Discovery of 3,4,6‐Triaryl‐2‐pyridones as Potential Anticancer Agents that Promote ROS‐Independent Mitochondrial‐Mediated Apoptosis in Human Breast Carcinoma Cells

A library of 3,4,6‐triaryl‐2‐pyridones has been synthesized using multicomponent reaction (MCR) of substituted acetophenones, benzaldehydes and phenyl acetamides. All the synthesized compounds were evaluated for their anti‐breast cancer activity , in vitro in ER + and ER ‐ cancer cell lines, wherein, compounds 11 (4‐(3,4‐dimethoxyphenyl)‐6‐(4‐methoxyphenyl)‐3‐phenylpyridin‐2(1H)‐one) and 35 (3,6‐bis(4‐methoxyphenyl)‐4‐(4‐(2‐(piperidin‐1‐yl) ethoxy)phenyl)pyridin‐2(1H)‐one) were found to be the most active with best safety profile towards non‐cancer originated HEK‐293 cells. Cell cycle analysis showed that the compounds 11 and 35 induced statistically significant arrest of cells in G1 phase and reduction in S‐phase cells in a dose‐dependent manner.
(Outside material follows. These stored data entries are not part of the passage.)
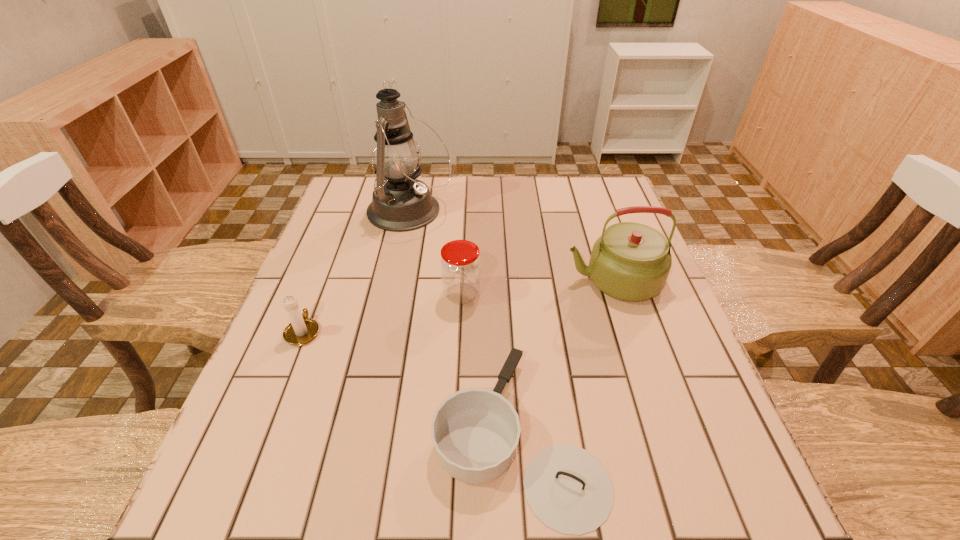 Locate an element on the screen. The width and height of the screenshot is (960, 540). vacant point located between the leftmost object and the jar is located at coordinates (382, 313).

The image size is (960, 540). I want to click on free spot between the saucepan and the farthest object, so click(464, 323).

The height and width of the screenshot is (540, 960). What are the coordinates of `vacant space that's between the tallest object and the shortest object` in the screenshot? It's located at [464, 323].

At what (x,y) coordinates should I click in order to perform the action: click on unoccupied area between the second shortest object and the second tallest object. Please return your answer as a coordinate pair (x, y). Looking at the image, I should click on (458, 306).

In order to click on free point between the second tallest object and the second shortest object in this screenshot , I will do `click(458, 306)`.

Where is `free space that is in between the candle holder and the shortest object`? Image resolution: width=960 pixels, height=540 pixels. free space that is in between the candle holder and the shortest object is located at coordinates tap(411, 383).

At what (x,y) coordinates should I click in order to perform the action: click on empty location between the fourth farthest object and the jar. Please return your answer as a coordinate pair (x, y). Looking at the image, I should click on (382, 313).

Where is `object identified as the second closest to the jar`? The image size is (960, 540). object identified as the second closest to the jar is located at coordinates (400, 202).

Identify which object is the fourth closest to the nearest object. Please provide its 2D coordinates. Your answer should be formatted as a tuple, i.e. [(x, y)], where the tuple contains the x and y coordinates of a point satisfying the conditions above.

[(400, 202)]

You are a GUI agent. You are given a task and a screenshot of the screen. Output one action in this format:
    pyautogui.click(x=<x>, y=<y>)
    Task: Click on the free space that satisfies the following two spatial constraints: 1. at the spout of the second tallest object; 2. on the front side of the jar
    This screenshot has width=960, height=540.
    Given the screenshot: What is the action you would take?
    pyautogui.click(x=618, y=294) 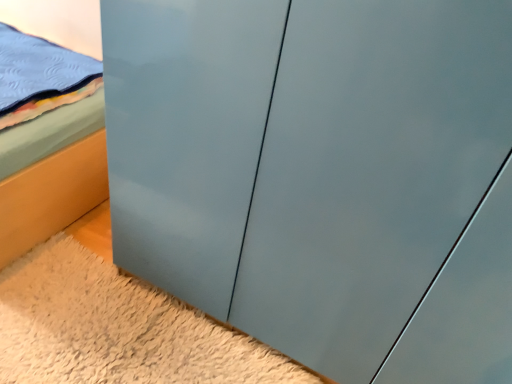 Question: Is matte gray cabinet at lower center positioned in front of matte blue bed at left?

Choices:
 (A) no
 (B) yes

Answer: (B)

Question: Considering the relative positions of matte gray cabinet at lower center and matte blue bed at left in the image provided, is matte gray cabinet at lower center to the right of matte blue bed at left from the viewer's perspective?

Choices:
 (A) no
 (B) yes

Answer: (B)

Question: Is matte gray cabinet at lower center completely or partially outside of matte blue bed at left?

Choices:
 (A) yes
 (B) no

Answer: (A)

Question: Is matte gray cabinet at lower center facing away from matte blue bed at left?

Choices:
 (A) yes
 (B) no

Answer: (A)

Question: Considering the relative sizes of matte gray cabinet at lower center and matte blue bed at left in the image provided, is matte gray cabinet at lower center thinner than matte blue bed at left?

Choices:
 (A) no
 (B) yes

Answer: (A)

Question: Does matte gray cabinet at lower center come behind matte blue bed at left?

Choices:
 (A) yes
 (B) no

Answer: (B)

Question: From the image's perspective, would you say matte blue bed at left is positioned over matte gray cabinet at lower center?

Choices:
 (A) yes
 (B) no

Answer: (A)

Question: Does matte blue bed at left appear on the left side of matte gray cabinet at lower center?

Choices:
 (A) no
 (B) yes

Answer: (B)

Question: From a real-world perspective, is matte blue bed at left positioned over matte gray cabinet at lower center based on gravity?

Choices:
 (A) no
 (B) yes

Answer: (B)

Question: Is matte blue bed at left located outside matte gray cabinet at lower center?

Choices:
 (A) no
 (B) yes

Answer: (B)

Question: Can you see matte blue bed at left touching matte gray cabinet at lower center?

Choices:
 (A) yes
 (B) no

Answer: (B)

Question: Is matte blue bed at left at the right side of matte gray cabinet at lower center?

Choices:
 (A) yes
 (B) no

Answer: (B)

Question: From a real-world perspective, relative to matte blue bed at left, is matte gray cabinet at lower center vertically above or below?

Choices:
 (A) below
 (B) above

Answer: (A) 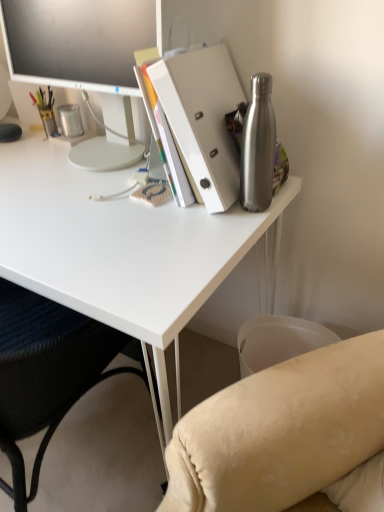 Question: Should I look upward or downward to see white matte desk at upper center?

Choices:
 (A) up
 (B) down

Answer: (B)

Question: Considering the relative sizes of white glossy monitor at upper left and brushed metal water bottle at right in the image provided, is white glossy monitor at upper left shorter than brushed metal water bottle at right?

Choices:
 (A) yes
 (B) no

Answer: (B)

Question: Does white glossy monitor at upper left lie behind brushed metal water bottle at right?

Choices:
 (A) no
 (B) yes

Answer: (B)

Question: From the image's perspective, is white glossy monitor at upper left located beneath brushed metal water bottle at right?

Choices:
 (A) no
 (B) yes

Answer: (A)

Question: Is white glossy monitor at upper left oriented away from brushed metal water bottle at right?

Choices:
 (A) no
 (B) yes

Answer: (A)

Question: Considering the relative sizes of white glossy monitor at upper left and brushed metal water bottle at right in the image provided, is white glossy monitor at upper left smaller than brushed metal water bottle at right?

Choices:
 (A) yes
 (B) no

Answer: (B)

Question: Is white glossy monitor at upper left touching brushed metal water bottle at right?

Choices:
 (A) no
 (B) yes

Answer: (A)

Question: From a real-world perspective, is white matte desk at upper center positioned under white matte folder at upper right based on gravity?

Choices:
 (A) no
 (B) yes

Answer: (B)

Question: Does white matte desk at upper center appear on the right side of white matte folder at upper right?

Choices:
 (A) no
 (B) yes

Answer: (A)

Question: From the image's perspective, is white matte desk at upper center over white matte folder at upper right?

Choices:
 (A) yes
 (B) no

Answer: (B)

Question: Considering the relative sizes of white matte desk at upper center and white matte folder at upper right in the image provided, is white matte desk at upper center bigger than white matte folder at upper right?

Choices:
 (A) no
 (B) yes

Answer: (B)

Question: Is white matte desk at upper center not near white matte folder at upper right?

Choices:
 (A) no
 (B) yes

Answer: (A)

Question: Does white matte desk at upper center lie behind white matte folder at upper right?

Choices:
 (A) no
 (B) yes

Answer: (A)

Question: Is white matte folder at upper right a part of metallic silver pen holder at left?

Choices:
 (A) no
 (B) yes

Answer: (A)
Compound 11 , unlike compound 35 exerts breast cancer cell membrane specific action as observed with LDH assay, whereas compound 35 induced ROS‐independent mitochondrial‐mediated apoptosis in breast cancer cell line, MDA‐MB‐231. Apoptotic activity of compound 35 was also confirmed by DNA fragmentation and by expression of pro‐apoptotic genes, BAD, BAK , and BimL . Compound 35 is about five times safer than its effective IC 50 values in MDA‐MB‐231 cell line, which makes it a non‐toxic breast cancer therapeutic agent.